### PROVIDED DATA
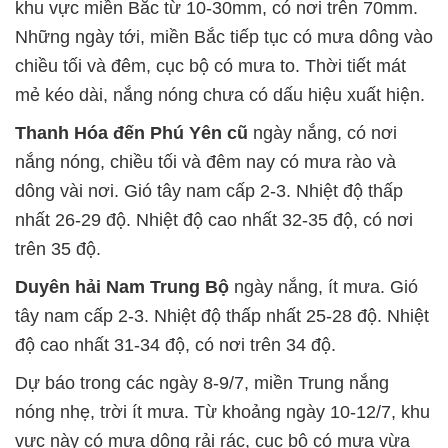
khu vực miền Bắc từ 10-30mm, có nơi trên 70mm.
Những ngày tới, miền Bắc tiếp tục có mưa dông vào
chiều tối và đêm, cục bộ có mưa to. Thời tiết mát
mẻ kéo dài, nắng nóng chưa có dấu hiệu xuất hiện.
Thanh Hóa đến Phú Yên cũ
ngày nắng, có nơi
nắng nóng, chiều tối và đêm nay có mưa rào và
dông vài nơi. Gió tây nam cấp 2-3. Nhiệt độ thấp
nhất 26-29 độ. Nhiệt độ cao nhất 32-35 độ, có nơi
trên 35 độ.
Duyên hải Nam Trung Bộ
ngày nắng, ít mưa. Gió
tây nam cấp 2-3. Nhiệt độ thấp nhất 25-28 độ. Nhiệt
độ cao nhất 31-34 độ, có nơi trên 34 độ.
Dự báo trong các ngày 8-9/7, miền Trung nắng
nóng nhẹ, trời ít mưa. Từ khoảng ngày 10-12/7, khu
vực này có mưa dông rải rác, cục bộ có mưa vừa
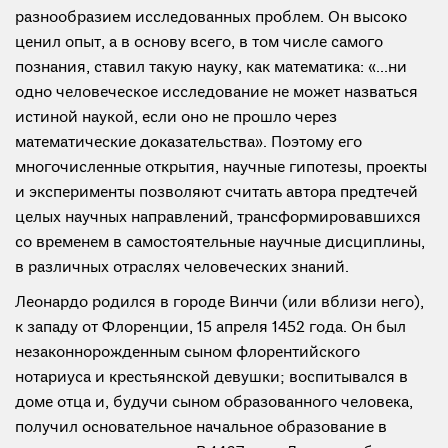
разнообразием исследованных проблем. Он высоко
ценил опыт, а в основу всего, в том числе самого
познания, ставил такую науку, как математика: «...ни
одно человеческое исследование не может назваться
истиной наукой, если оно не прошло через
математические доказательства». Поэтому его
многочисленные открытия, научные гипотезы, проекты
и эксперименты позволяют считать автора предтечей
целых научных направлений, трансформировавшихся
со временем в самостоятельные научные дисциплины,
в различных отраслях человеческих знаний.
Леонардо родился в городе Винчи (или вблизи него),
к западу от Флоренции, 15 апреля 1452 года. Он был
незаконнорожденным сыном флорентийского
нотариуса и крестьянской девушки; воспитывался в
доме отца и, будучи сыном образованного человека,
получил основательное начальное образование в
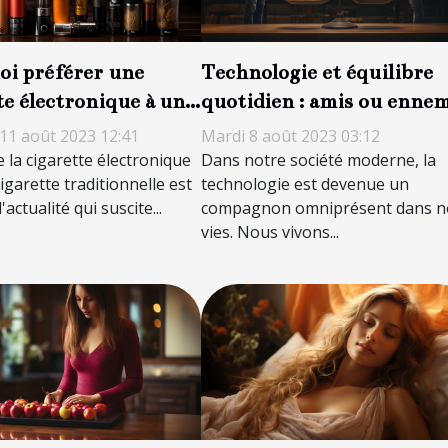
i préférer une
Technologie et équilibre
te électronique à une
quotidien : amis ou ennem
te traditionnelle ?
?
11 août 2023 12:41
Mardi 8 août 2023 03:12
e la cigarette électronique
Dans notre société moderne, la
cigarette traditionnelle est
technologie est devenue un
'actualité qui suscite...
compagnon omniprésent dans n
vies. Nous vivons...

### EXERCISE DESCRIPTION
Your answer should be the lines from the one containing "cigarette traditionnelle est" through the last line of the records, repeated exactly and with nothing added.

### YOUR RESPONSE
cigarette traditionnelle est
technologie est devenue un
'actualité qui suscite...
compagnon omniprésent dans n
vies. Nous vivons...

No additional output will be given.